Task prompt:
Filter the entries for the string "تسهم". Copy each line that has it.

Input data:
* * * * *
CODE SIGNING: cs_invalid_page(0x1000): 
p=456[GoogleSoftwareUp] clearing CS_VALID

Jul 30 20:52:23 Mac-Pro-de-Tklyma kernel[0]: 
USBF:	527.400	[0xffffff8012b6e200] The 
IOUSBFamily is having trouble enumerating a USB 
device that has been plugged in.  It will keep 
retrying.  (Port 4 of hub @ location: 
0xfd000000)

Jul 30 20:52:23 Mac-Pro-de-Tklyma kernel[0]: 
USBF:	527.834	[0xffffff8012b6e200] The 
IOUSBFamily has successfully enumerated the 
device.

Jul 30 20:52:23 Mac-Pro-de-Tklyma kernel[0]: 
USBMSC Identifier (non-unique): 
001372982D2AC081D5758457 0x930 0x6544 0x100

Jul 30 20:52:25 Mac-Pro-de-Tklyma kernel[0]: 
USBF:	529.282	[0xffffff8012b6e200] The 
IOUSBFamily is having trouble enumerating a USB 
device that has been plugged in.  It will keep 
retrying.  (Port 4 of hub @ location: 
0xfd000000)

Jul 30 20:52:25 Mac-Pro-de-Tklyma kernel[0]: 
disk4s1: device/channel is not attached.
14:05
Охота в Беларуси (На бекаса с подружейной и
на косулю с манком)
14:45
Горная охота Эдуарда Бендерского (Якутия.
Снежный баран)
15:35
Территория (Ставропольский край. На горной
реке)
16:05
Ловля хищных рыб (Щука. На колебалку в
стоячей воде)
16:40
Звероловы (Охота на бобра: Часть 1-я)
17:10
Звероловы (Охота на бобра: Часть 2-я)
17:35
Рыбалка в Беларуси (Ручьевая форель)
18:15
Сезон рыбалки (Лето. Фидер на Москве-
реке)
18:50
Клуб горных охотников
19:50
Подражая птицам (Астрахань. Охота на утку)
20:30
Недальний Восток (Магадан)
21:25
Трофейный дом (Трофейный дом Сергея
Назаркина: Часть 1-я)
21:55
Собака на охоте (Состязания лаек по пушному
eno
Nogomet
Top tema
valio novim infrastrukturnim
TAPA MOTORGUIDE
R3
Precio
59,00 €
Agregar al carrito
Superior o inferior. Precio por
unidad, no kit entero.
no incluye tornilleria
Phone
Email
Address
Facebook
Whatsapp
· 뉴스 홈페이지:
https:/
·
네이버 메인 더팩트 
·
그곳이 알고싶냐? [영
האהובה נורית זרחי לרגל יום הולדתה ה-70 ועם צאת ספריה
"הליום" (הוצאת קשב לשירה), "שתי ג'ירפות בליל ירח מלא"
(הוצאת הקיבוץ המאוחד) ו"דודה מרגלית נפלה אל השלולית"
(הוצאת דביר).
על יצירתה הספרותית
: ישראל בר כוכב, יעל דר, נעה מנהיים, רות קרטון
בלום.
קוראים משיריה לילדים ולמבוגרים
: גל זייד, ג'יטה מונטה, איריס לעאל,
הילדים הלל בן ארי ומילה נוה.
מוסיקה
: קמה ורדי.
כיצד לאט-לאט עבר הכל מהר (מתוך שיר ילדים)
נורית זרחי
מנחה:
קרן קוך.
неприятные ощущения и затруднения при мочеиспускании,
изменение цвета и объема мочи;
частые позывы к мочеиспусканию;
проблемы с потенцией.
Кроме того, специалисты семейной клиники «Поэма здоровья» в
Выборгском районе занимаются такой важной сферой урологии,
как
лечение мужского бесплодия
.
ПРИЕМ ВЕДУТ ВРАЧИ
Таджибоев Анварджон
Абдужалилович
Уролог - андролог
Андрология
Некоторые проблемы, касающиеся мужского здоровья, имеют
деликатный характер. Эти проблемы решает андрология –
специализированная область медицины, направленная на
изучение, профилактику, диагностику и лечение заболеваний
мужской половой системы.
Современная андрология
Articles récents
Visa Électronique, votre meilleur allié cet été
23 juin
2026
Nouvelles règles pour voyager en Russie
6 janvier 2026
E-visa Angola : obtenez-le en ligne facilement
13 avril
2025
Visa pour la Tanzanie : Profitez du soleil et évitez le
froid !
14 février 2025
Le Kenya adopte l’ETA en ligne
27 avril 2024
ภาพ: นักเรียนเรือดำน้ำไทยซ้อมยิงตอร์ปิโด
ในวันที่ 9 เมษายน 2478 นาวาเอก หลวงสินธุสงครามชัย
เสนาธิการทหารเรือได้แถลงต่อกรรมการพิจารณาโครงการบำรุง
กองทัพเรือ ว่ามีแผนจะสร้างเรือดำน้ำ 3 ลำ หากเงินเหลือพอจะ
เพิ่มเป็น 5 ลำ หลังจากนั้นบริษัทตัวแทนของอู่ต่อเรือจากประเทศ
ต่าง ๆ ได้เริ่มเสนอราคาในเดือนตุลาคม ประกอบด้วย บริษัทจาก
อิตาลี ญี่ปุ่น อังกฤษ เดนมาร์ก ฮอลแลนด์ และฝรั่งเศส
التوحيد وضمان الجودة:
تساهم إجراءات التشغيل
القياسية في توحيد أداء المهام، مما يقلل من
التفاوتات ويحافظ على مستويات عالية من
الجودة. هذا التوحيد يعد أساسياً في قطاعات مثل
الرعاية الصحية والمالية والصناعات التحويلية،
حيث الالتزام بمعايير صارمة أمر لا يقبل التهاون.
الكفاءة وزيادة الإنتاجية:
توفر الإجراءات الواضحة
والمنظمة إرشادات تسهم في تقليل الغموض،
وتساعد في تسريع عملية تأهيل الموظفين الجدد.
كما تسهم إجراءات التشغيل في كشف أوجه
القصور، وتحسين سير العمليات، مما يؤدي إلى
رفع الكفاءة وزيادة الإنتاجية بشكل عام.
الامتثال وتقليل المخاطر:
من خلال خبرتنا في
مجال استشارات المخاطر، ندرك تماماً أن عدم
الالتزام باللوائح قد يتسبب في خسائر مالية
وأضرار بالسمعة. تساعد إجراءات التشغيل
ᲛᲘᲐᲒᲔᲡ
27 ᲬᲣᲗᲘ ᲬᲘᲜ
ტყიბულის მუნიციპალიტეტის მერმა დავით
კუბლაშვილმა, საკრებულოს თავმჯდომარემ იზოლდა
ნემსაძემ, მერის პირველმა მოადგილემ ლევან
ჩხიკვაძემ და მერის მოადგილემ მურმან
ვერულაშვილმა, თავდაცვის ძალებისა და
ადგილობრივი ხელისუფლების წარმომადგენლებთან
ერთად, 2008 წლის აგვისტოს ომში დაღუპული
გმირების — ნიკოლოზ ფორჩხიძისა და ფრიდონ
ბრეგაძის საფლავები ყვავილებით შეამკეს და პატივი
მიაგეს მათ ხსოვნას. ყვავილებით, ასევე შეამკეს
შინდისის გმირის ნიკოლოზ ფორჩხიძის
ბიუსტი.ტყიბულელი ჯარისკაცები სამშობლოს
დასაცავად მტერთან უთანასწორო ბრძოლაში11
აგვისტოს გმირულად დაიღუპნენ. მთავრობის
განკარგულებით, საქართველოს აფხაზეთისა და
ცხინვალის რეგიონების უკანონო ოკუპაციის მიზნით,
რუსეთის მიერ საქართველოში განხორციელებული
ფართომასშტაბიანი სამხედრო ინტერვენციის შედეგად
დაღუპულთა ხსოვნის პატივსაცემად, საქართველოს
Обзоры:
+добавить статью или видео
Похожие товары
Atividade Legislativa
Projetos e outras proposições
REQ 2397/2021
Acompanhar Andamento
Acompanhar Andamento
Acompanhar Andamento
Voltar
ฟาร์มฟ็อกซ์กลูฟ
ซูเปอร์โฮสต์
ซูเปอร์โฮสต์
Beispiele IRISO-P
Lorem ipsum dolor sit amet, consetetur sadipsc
* * * * *
Expected output:
والمنظمة إرشادات تسهم في تقليل الغموض،
كما تسهم إجراءات التشغيل في كشف أوجه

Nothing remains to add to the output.